» Your task
Output every line below as it stands, dropping only the images.

» Provided information
================================

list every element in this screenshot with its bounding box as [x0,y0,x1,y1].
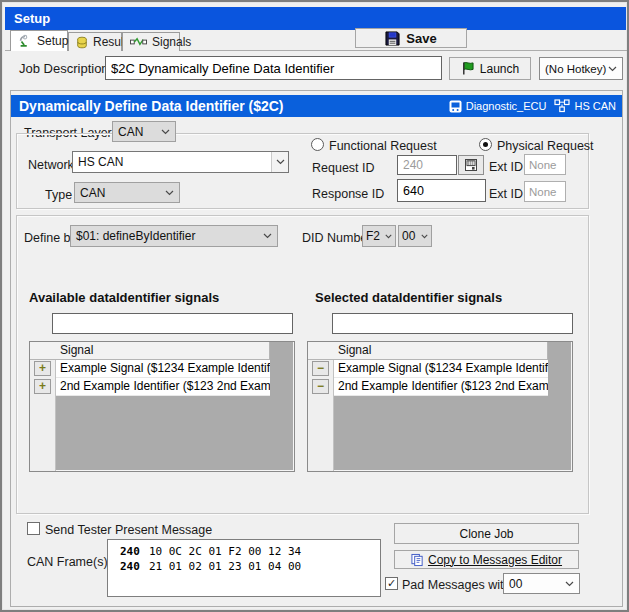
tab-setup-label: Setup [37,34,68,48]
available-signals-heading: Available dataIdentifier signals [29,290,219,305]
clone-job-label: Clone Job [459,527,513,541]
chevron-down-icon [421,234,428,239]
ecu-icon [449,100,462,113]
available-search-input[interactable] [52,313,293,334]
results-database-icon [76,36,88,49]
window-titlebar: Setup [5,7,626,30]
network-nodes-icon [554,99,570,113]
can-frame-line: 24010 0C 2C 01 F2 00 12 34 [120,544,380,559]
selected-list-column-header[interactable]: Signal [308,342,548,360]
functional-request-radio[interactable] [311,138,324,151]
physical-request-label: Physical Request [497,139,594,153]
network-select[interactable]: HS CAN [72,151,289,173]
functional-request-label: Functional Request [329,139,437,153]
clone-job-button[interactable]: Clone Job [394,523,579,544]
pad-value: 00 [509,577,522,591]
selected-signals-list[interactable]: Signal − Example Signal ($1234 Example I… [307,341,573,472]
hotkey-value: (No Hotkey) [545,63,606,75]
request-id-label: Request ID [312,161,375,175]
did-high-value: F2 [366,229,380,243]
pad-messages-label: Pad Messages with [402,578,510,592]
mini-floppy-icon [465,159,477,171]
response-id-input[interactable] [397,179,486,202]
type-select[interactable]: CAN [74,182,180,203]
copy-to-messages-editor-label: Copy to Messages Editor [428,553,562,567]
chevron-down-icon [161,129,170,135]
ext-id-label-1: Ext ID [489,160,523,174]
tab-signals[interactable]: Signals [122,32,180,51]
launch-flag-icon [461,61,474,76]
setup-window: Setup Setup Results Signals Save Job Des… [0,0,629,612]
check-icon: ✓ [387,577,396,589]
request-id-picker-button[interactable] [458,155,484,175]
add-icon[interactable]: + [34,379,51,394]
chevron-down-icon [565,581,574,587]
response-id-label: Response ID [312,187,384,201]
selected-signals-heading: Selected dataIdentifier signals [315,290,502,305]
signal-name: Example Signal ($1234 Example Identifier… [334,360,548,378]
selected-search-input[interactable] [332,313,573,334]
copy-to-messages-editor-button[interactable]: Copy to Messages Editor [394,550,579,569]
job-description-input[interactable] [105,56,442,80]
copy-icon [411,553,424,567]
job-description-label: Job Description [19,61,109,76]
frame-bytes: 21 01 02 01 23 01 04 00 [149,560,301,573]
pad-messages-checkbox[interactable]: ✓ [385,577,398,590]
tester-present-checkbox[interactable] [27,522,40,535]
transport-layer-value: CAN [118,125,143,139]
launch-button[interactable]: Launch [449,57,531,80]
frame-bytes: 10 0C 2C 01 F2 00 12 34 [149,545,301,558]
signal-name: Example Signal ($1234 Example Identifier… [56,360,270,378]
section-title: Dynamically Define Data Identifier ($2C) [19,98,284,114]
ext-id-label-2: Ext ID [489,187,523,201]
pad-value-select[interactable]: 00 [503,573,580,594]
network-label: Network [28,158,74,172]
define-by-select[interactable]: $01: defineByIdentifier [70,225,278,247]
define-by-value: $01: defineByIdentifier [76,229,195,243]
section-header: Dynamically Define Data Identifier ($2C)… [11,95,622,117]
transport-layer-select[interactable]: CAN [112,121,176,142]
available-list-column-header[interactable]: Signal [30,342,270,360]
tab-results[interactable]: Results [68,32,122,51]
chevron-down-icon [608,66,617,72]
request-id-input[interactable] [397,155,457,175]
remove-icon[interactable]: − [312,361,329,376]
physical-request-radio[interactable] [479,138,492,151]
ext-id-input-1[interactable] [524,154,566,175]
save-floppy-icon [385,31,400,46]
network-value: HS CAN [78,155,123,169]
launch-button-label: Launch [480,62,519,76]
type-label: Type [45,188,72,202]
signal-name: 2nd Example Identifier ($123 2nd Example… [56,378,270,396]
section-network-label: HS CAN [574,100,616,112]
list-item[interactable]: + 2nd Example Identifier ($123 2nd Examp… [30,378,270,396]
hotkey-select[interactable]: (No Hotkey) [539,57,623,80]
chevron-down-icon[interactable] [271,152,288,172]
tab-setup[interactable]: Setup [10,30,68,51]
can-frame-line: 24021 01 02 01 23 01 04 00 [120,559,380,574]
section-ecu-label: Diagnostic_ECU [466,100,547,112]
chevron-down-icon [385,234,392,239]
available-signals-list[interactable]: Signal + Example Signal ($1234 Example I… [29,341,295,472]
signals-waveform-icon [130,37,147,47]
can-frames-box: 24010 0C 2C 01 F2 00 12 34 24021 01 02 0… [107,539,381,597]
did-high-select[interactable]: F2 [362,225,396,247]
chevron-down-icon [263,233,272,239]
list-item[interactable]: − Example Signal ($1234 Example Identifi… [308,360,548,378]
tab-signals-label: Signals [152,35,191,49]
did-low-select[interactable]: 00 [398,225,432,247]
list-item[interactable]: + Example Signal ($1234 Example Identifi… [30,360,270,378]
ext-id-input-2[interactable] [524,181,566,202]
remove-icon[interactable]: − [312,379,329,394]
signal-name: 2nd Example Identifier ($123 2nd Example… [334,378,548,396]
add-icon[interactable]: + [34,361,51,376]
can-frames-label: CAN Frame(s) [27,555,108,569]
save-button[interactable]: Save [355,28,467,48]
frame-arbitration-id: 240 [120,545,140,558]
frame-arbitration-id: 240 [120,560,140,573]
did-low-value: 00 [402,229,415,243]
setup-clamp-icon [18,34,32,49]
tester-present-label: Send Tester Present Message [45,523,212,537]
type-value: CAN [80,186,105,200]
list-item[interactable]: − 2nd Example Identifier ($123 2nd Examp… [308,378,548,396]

================================

» Solved exercise
list every element in this screenshot with its bounding box as [x0,y0,x1,y1].
tab-setup-label: Setup [37,34,68,48]
available-signals-heading: Available dataIdentifier signals [29,290,219,305]
clone-job-label: Clone Job [459,527,513,541]
chevron-down-icon [421,234,428,239]
ecu-icon [449,100,462,113]
available-search-input[interactable] [52,313,293,334]
results-database-icon [76,36,88,49]
window-titlebar: Setup [5,7,626,30]
network-nodes-icon [554,99,570,113]
can-frame-line: 24010 0C 2C 01 F2 00 12 34 [120,544,380,559]
selected-list-column-header[interactable]: Signal [308,342,548,360]
functional-request-radio[interactable] [311,138,324,151]
physical-request-label: Physical Request [497,139,594,153]
network-select[interactable]: HS CAN [72,151,289,173]
functional-request-label: Functional Request [329,139,437,153]
clone-job-button[interactable]: Clone Job [394,523,579,544]
pad-value: 00 [509,577,522,591]
selected-signals-list[interactable]: Signal − Example Signal ($1234 Example I… [307,341,573,472]
hotkey-value: (No Hotkey) [545,63,606,75]
request-id-label: Request ID [312,161,375,175]
did-high-value: F2 [366,229,380,243]
pad-messages-label: Pad Messages with [402,578,510,592]
mini-floppy-icon [465,159,477,171]
response-id-input[interactable] [397,179,486,202]
type-select[interactable]: CAN [74,182,180,203]
copy-to-messages-editor-label: Copy to Messages Editor [428,553,562,567]
chevron-down-icon [161,129,170,135]
ext-id-label-1: Ext ID [489,160,523,174]
tab-signals[interactable]: Signals [122,32,180,51]
launch-flag-icon [461,61,474,76]
setup-window: Setup Setup Results Signals Save Job Des… [0,0,629,612]
check-icon: ✓ [387,577,396,589]
request-id-picker-button[interactable] [458,155,484,175]
add-icon[interactable]: + [34,379,51,394]
chevron-down-icon [565,581,574,587]
response-id-label: Response ID [312,187,384,201]
selected-signals-heading: Selected dataIdentifier signals [315,290,502,305]
signal-name: Example Signal ($1234 Example Identifier… [334,360,548,378]
selected-search-input[interactable] [332,313,573,334]
copy-to-messages-editor-button[interactable]: Copy to Messages Editor [394,550,579,569]
job-description-input[interactable] [105,56,442,80]
copy-icon [411,553,424,567]
job-description-label: Job Description [19,61,109,76]
frame-bytes: 21 01 02 01 23 01 04 00 [149,560,301,573]
pad-messages-checkbox[interactable]: ✓ [385,577,398,590]
tester-present-checkbox[interactable] [27,522,40,535]
transport-layer-value: CAN [118,125,143,139]
launch-button[interactable]: Launch [449,57,531,80]
frame-bytes: 10 0C 2C 01 F2 00 12 34 [149,545,301,558]
signal-name: Example Signal ($1234 Example Identifier… [56,360,270,378]
section-title: Dynamically Define Data Identifier ($2C) [19,98,284,114]
ext-id-label-2: Ext ID [489,187,523,201]
pad-value-select[interactable]: 00 [503,573,580,594]
network-label: Network [28,158,74,172]
define-by-select[interactable]: $01: defineByIdentifier [70,225,278,247]
define-by-value: $01: defineByIdentifier [76,229,195,243]
section-header: Dynamically Define Data Identifier ($2C)… [11,95,622,117]
transport-layer-select[interactable]: CAN [112,121,176,142]
available-list-column-header[interactable]: Signal [30,342,270,360]
tab-results[interactable]: Results [68,32,122,51]
chevron-down-icon [608,66,617,72]
request-id-input[interactable] [397,155,457,175]
remove-icon[interactable]: − [312,361,329,376]
physical-request-radio[interactable] [479,138,492,151]
ext-id-input-1[interactable] [524,154,566,175]
save-floppy-icon [385,31,400,46]
network-value: HS CAN [78,155,123,169]
launch-button-label: Launch [480,62,519,76]
type-label: Type [45,188,72,202]
signal-name: 2nd Example Identifier ($123 2nd Example… [56,378,270,396]
section-network-label: HS CAN [574,100,616,112]
list-item[interactable]: + 2nd Example Identifier ($123 2nd Examp… [30,378,270,396]
hotkey-select[interactable]: (No Hotkey) [539,57,623,80]
chevron-down-icon[interactable] [271,152,288,172]
tab-setup[interactable]: Setup [10,30,68,51]
can-frame-line: 24021 01 02 01 23 01 04 00 [120,559,380,574]
section-ecu-label: Diagnostic_ECU [466,100,547,112]
chevron-down-icon [385,234,392,239]
available-signals-list[interactable]: Signal + Example Signal ($1234 Example I… [29,341,295,472]
signals-waveform-icon [130,37,147,47]
can-frames-box: 24010 0C 2C 01 F2 00 12 34 24021 01 02 0… [107,539,381,597]
did-high-select[interactable]: F2 [362,225,396,247]
chevron-down-icon [263,233,272,239]
list-item[interactable]: − Example Signal ($1234 Example Identifi… [308,360,548,378]
tab-signals-label: Signals [152,35,191,49]
did-low-select[interactable]: 00 [398,225,432,247]
list-item[interactable]: + Example Signal ($1234 Example Identifi… [30,360,270,378]
ext-id-input-2[interactable] [524,181,566,202]
remove-icon[interactable]: − [312,379,329,394]
signal-name: 2nd Example Identifier ($123 2nd Example… [334,378,548,396]
add-icon[interactable]: + [34,361,51,376]
can-frames-label: CAN Frame(s) [27,555,108,569]
save-button[interactable]: Save [355,28,467,48]
frame-arbitration-id: 240 [120,545,140,558]
frame-arbitration-id: 240 [120,560,140,573]
did-low-value: 00 [402,229,415,243]
setup-clamp-icon [18,34,32,49]
tester-present-label: Send Tester Present Message [45,523,212,537]
type-value: CAN [80,186,105,200]
list-item[interactable]: − 2nd Example Identifier ($123 2nd Examp… [308,378,548,396]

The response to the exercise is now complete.